The woman met Abaaoud because she was a friend of his cousin, Hasna Ait Boulahcen, who died alongside Abaaoud in the police raid.
The woman said she learned from Abaaoud himself and further conversations with his cousin of his plans to imminently launch new attacks on a creche, police station and shopping mall in the La defence business district of Paris.
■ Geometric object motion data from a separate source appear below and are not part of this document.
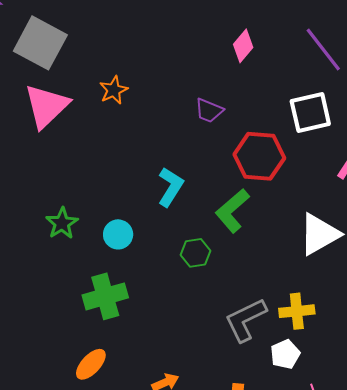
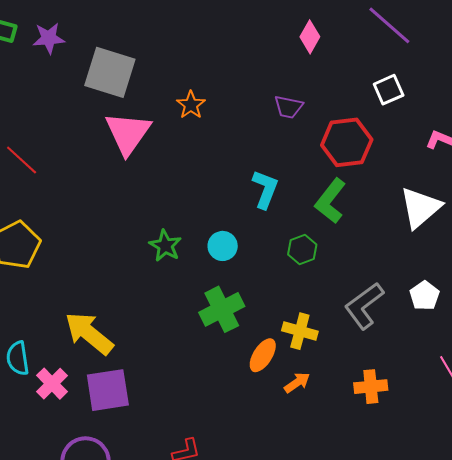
white square: (310, 112) -> (389, 90), size x0.7
yellow cross: (297, 311) -> (300, 331), moved, turned 32
white pentagon: (285, 354) -> (425, 296), moved
orange ellipse: (91, 364) -> (263, 355), moved

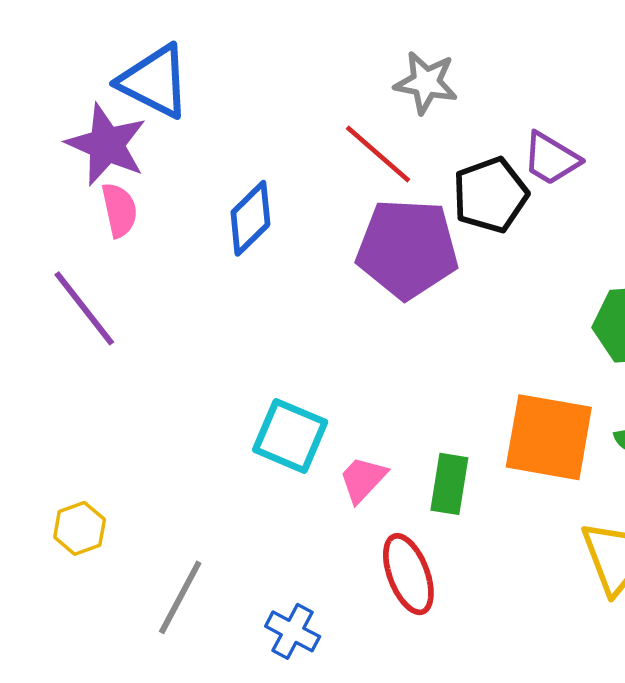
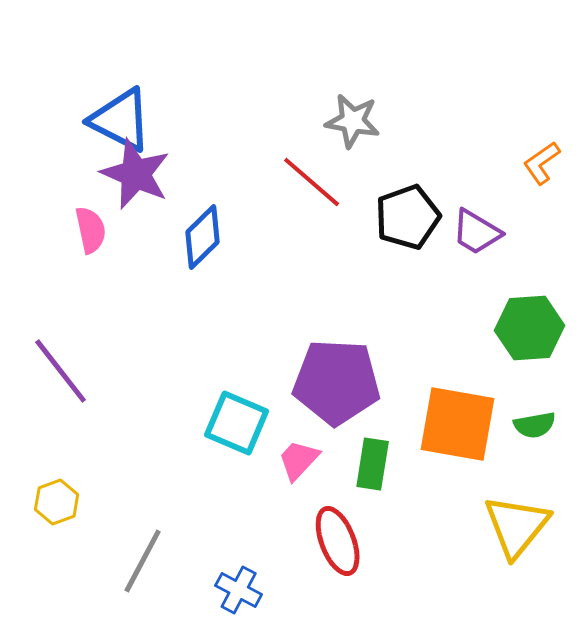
purple star: (106, 145) -> (136, 174), moved
purple trapezoid: (551, 159) -> (477, 232), moved
purple pentagon: (407, 249) -> (337, 382), moved
purple line: (84, 308) -> (61, 371), moved

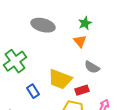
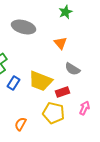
green star: (85, 23) -> (66, 12), moved
blue rectangle: (33, 91) -> (14, 83), moved, turned 64

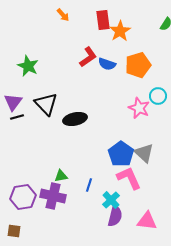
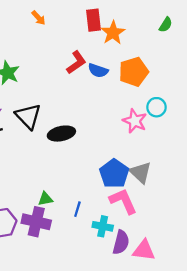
orange arrow: (63, 15) -> (38, 18), moved
cyan cross: (111, 200) -> (103, 226), turned -36
purple semicircle: (115, 216) -> (121, 242), moved

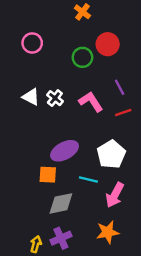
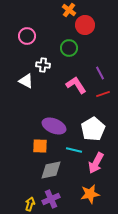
red circle: (108, 44) -> (85, 25), moved
white cross: (55, 98) -> (43, 65), moved, turned -32
purple ellipse: (65, 151) -> (54, 126), turned 50

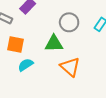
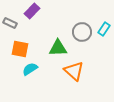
gray circle: (69, 22) -> (82, 32), moved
She says that made her decide to call a special hot line.
"She tells me that it's for Thursday and I say to myself I'm going to stop them," the woman said, referring to the moment when her friend Ait Boulahcen told her the precise attack date.
Hours later, police laid siege to the flat where Abaaoud was holed up with Ait Boulhacen and a third person who took part in the attacks.
The Paris prosecutor's office said it was investigating a potential breach of secrecy laws in response to the interview broadcast on Thursday.
The woman complained of having no social life, no job and no psychological support more than two months after the attacks, and said she still had no new identity papers to match the false name she was now obliged to use.
Speaking of Abaaoud's lack of remorse and determination to kill more people, the woman said: "He's proud of himself. He tells it as if he'd gone shopping and found a pack of cut-price washing powder. He's happy."
She said he also told her of how he and 90 others - Syrians, Iraqis, Germans, French and Britons - entered the country from Syria without any official papers ahead of the attacks.